_Your objective_:
Which lines below hold the word "home"? Report each one.

_Data extracted from a collection_:
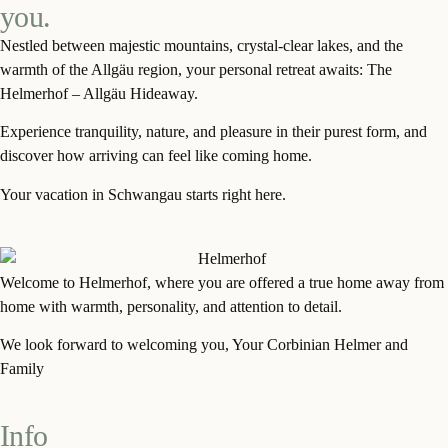
you.
Nestled between majestic mountains, crystal-clear lakes, and the
warmth of the Allgäu region, your personal retreat awaits: The
Helmerhof – Allgäu Hideaway.
Experience tranquility, nature, and pleasure in their purest form, and
discover how arriving can feel like coming home.
Your vacation in Schwangau starts right here.
Welcome to
Helmerho
f
, where
you
are offered a true home away from
home with warmth, personality, and attention to detail.
We look forward to welcoming you, Your
Corbinian
Helmer and
Family
Info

_Answer box_:
discover how arriving can feel like coming home.
are offered a true home away from
home with warmth, personality, and attention to detail.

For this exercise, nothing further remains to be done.